Being chosen heaves the weight of generations onto my shoulders like a thick, grey, wool cloak. An oath sworn to ancestors that being chosen is the ticket into a covenant between Me and You. Something I’m obliged to receive, and to bequeath. Had my Aunt shown up at my Bat Mitzvah she probably would have told me we were chosen for train or for work camp—pogrommed, branded, shaven, lamp-shaded. Not understanding much of that back then, I’d have asked her why being chosen means I get told exactly how to stand with Israel; or what to say when I pray; even told when to sit and when to stand in services. I’d have asked her, “Why do we all have to agree all the time, and perform with obedience, and plant JNF trees?” She might have said that we were chosen to be a light unto other nations, and I probably would not have run so far away from power and disagreed so fully with being better than every other nation back then, but I do now.

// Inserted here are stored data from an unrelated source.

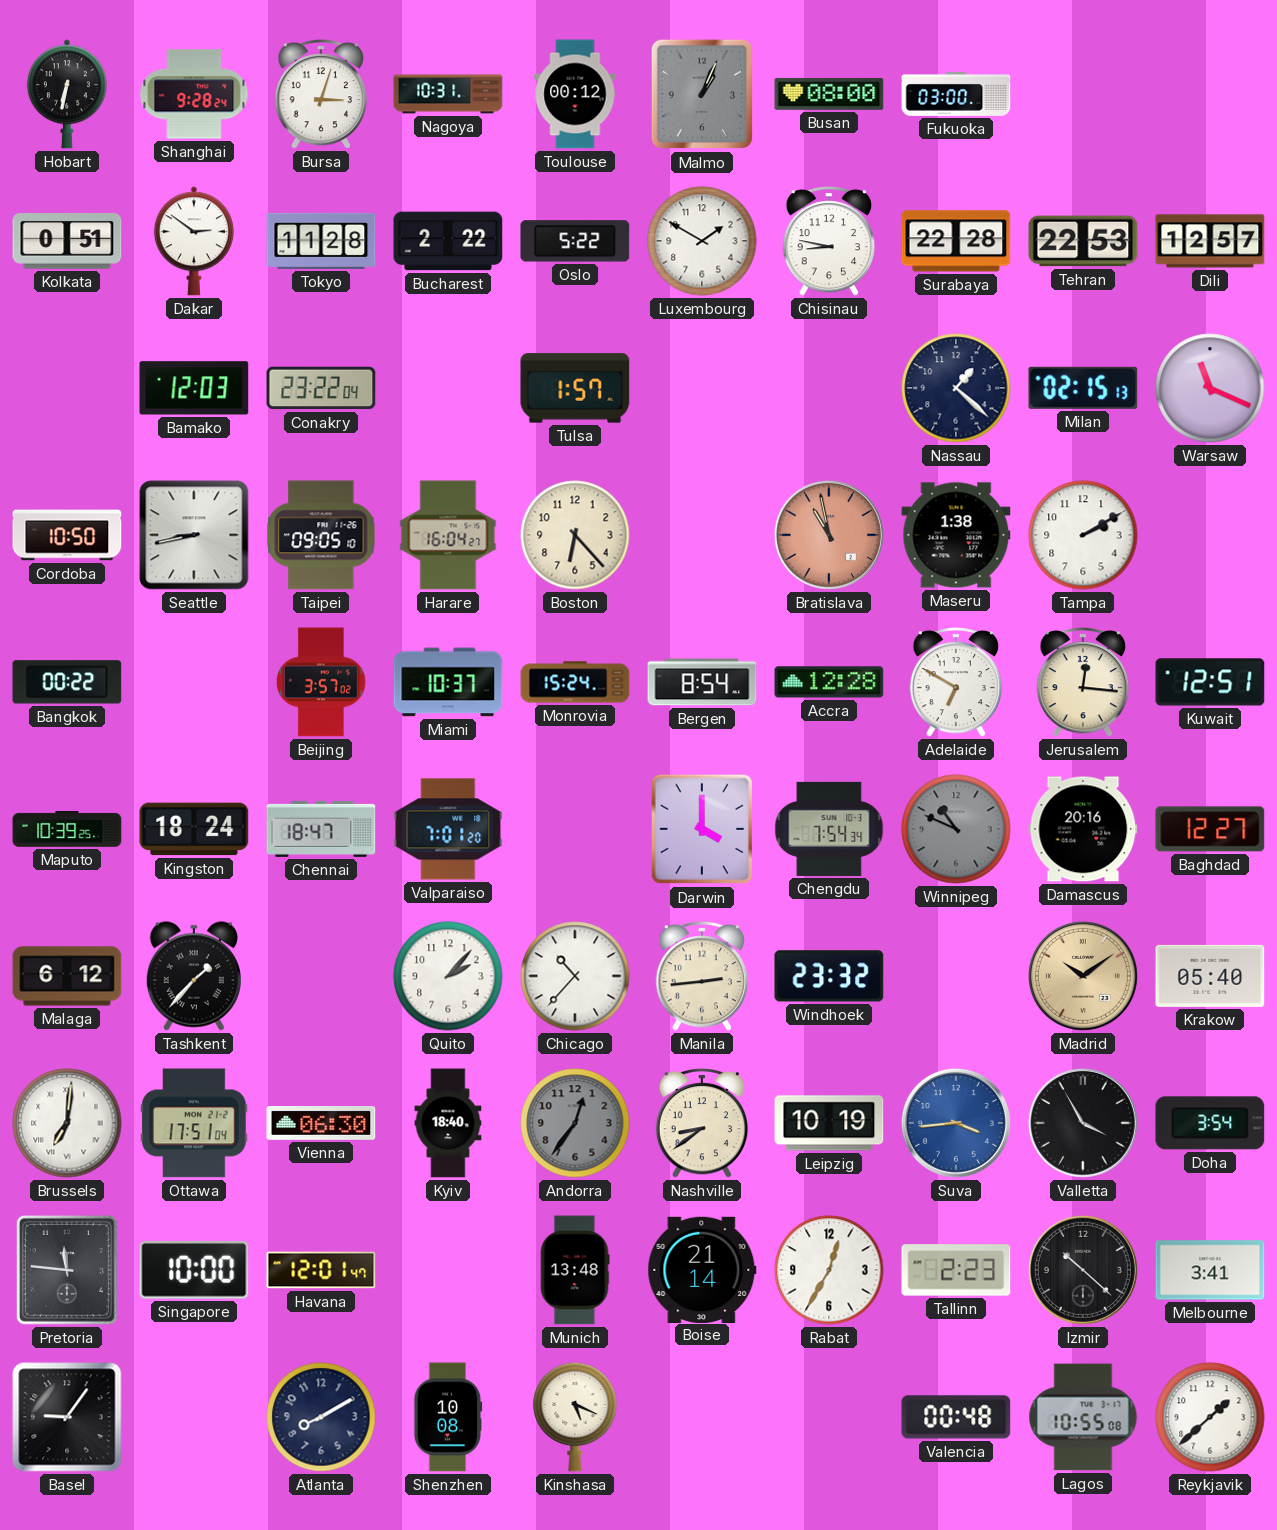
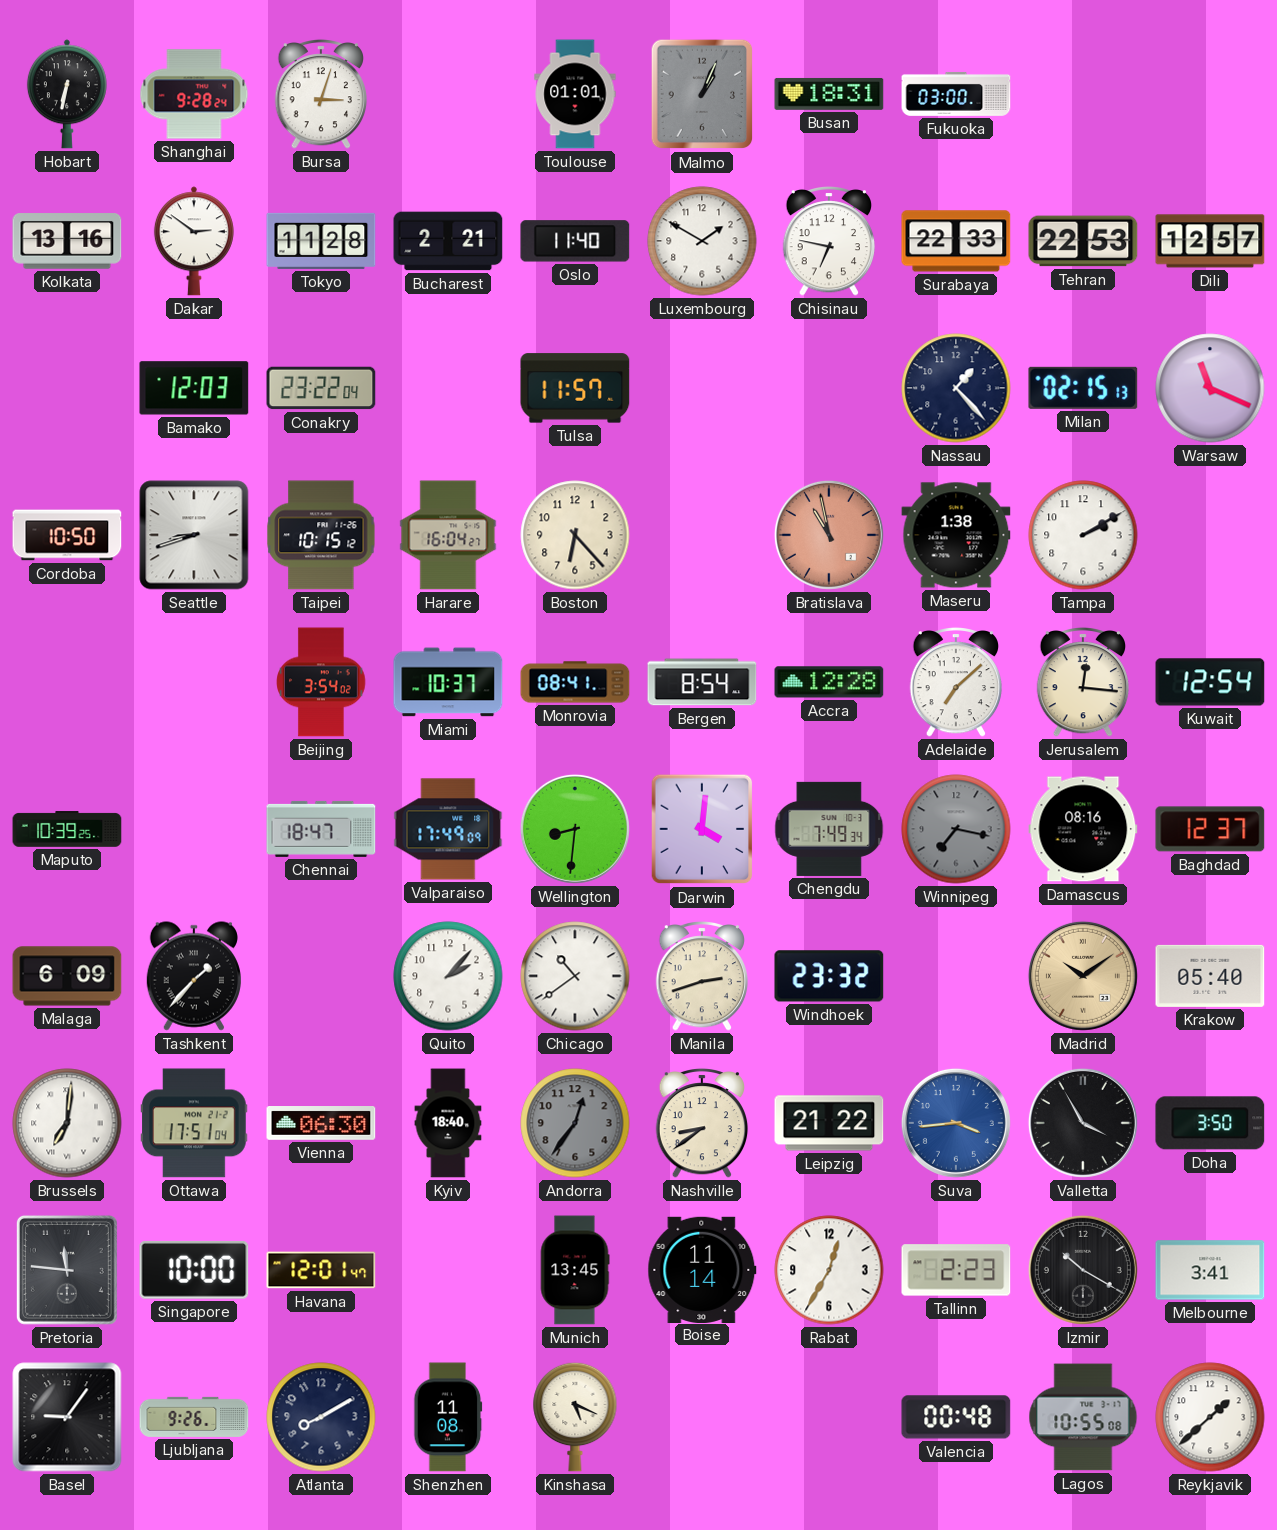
Nagoya: 10:31 -> none
Toulouse: 00:12 -> 01:01
Busan: 08:00 -> 18:31
Kolkata: 0:51 -> 13:16
Bucharest: 2:22 -> 2:21
Oslo: 5:22 -> 11:40
Chisinau: 8:47 -> 6:47
Surabaya: 22:28 -> 22:33
Tulsa: 1:57 -> 11:57
Nassau: 1:22 -> 1:23
Seattle: 8:43 -> 8:42
Taipei: 09:05 -> 10:15
Bangkok: 00:22 -> none
Beijing: 3:57 -> 3:54
Monrovia: 15:24 -> 08:41
Adelaide: 6:50 -> 7:08
Kuwait: 12:51 -> 12:54
Kingston: 18:24 -> none
Valparaiso: 7:01 -> 17:49
Wellington: none -> 8:31
Darwin: 4:00 -> 4:01
Chengdu: 7:54 -> 7:49
Winnipeg: 10:49 -> 7:17
Damascus: 20:16 -> 08:16
Baghdad: 12:27 -> 12:37
Malaga: 6:12 -> 6:09
Chicago: 10:37 -> 10:39
Manila: 2:44 -> 2:42
Leipzig: 10:19 -> 21:22
Doha: 3:54 -> 3:50
Munich: 13:48 -> 13:45
Boise: 21:14 -> 11:14
Izmir: 10:22 -> 10:20
Ljubljana: none -> 9:26
Shenzhen: 10:08 -> 11:08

If my (former-civil rights-leader-turned-cynic) Aunt and I were in touch now, many lifetimes after making aliyah and then “descending” back to the US, I’d tell her that I choose to plant trees as an act of resistance, wherever and whenever I can without demolishing Negev Bedouin homes. That I choose to climb branches of the Tree of Life, to hold fast and to feed Her roots. I’d tell her that I choose to harvest and to share fruits and to go beyond charitable food relief drives and symbolic tzedakah to connect with my neighbors around land justice and food sovereignty. My Aunt would smirk and call me a naive flower child. I do like knowing that flowers fruit and feed. But I’ve learned the hard way that if you challenge being chosen, you are silenced, erased, defunded.
Choice
Choice transforms what is passive, chosen, into something active and empowering. It involves reclaiming free will. It is an act of defiance. An act that asserts power. I’m not cavalier about choices. I sit with my choices like a bunch of sisters at a round kitchen table, sipping herbal tea and yap flapping for hours before deciding. A choice swells around and within me until it rises up and overflows and I have no choice but to take on whatever Sisyphean boulder or sacred cow I’m called to haul straight up some mountain on my back. Step Back. I choose to wrestle with our sages, and our police. I choose not to stand idly by, but to reassert myself into our age-old rituals, disheveled and scrambling to find a way to make it come alive. Once there, I choose to open ear and heart alongside those who question and renew and reconstruct our customs. Sometimes, I waiver between hocking that woolen cloak–chosen for me to wear–and giving it to someone that sleeps on the corner in front of the gas station down the street. That cloak that can so easily conceal a few rugelach wrapped into a napkin when I leave a buffet, so that nothing “heaven forbid” should go to waste. Other times, I imagine transforming it–cutting that woolen cloak into a head scarf that can remind me to always remember those who came before us and shield us from all six directions. I’ve learned I’m chosen to wear that heavy old cloak of the Shtetl. I choose not to spread its stench of mothballs and stale fears. So, I wash and re-wash our dirty laundry and hang it out to dry with fragrant orange blossoms. I choose to scrub and I sweat hard to clean it during the monthly ritual moon baths that wash me of date and time.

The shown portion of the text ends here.